Task item: Count every line in the entries below that contains the word "place", and give only that number.

The data:
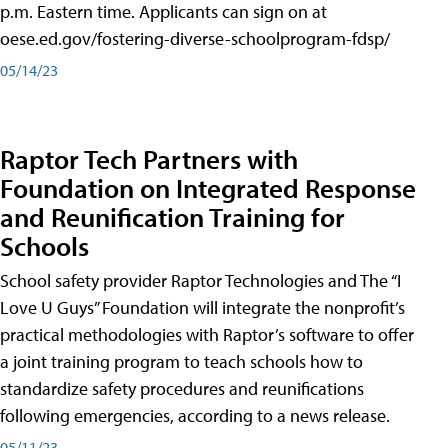
p.m. Eastern time. Applicants can sign on at
oese.ed.gov/fostering-diverse-schoolprogram-fdsp/
05/14/23
Raptor Tech Partners with
Foundation on Integrated Response
and Reunification Training for
Schools
School safety provider Raptor Technologies and The “I
Love U Guys” Foundation will integrate the nonprofit’s
practical methodologies with Raptor’s software to offer
a joint training program to teach schools how to
standardize safety procedures and reunifications
following emergencies, according to a news release.
05/11/23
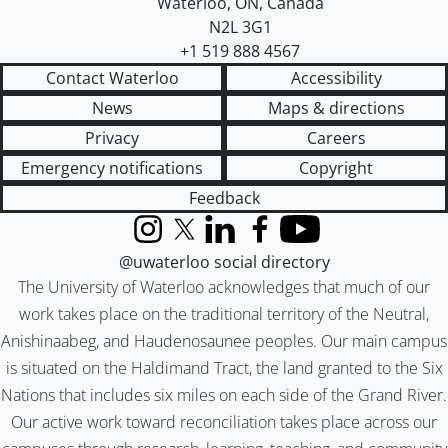
Waterloo
,
ON
,
Canada
N2L 3G1
+1 519 888 4567
Contact Waterloo
Accessibility
News
Maps & directions
Privacy
Careers
Emergency notifications
Copyright
Feedback
Instagram
X (formerly Twitter)
LinkedIn
Facebook
YouTube
@uwaterloo social directory
The University of Waterloo acknowledges that much of our
work takes place on the traditional territory of the Neutral,
Anishinaabeg, and Haudenosaunee peoples. Our main campus
is situated on the Haldimand Tract, the land granted to the Six
Nations that includes six miles on each side of the Grand River.
Our active work toward reconciliation takes place across our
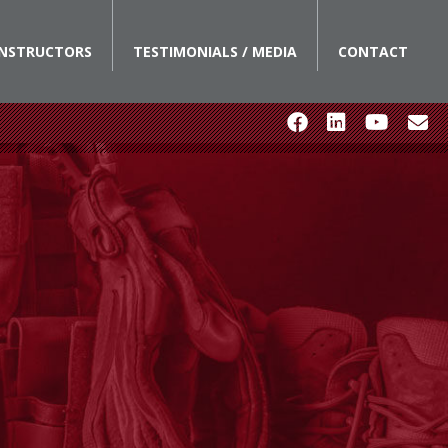
INSTRUCTORS
TESTIMONIALS / MEDIA
CONTACT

Solution: 2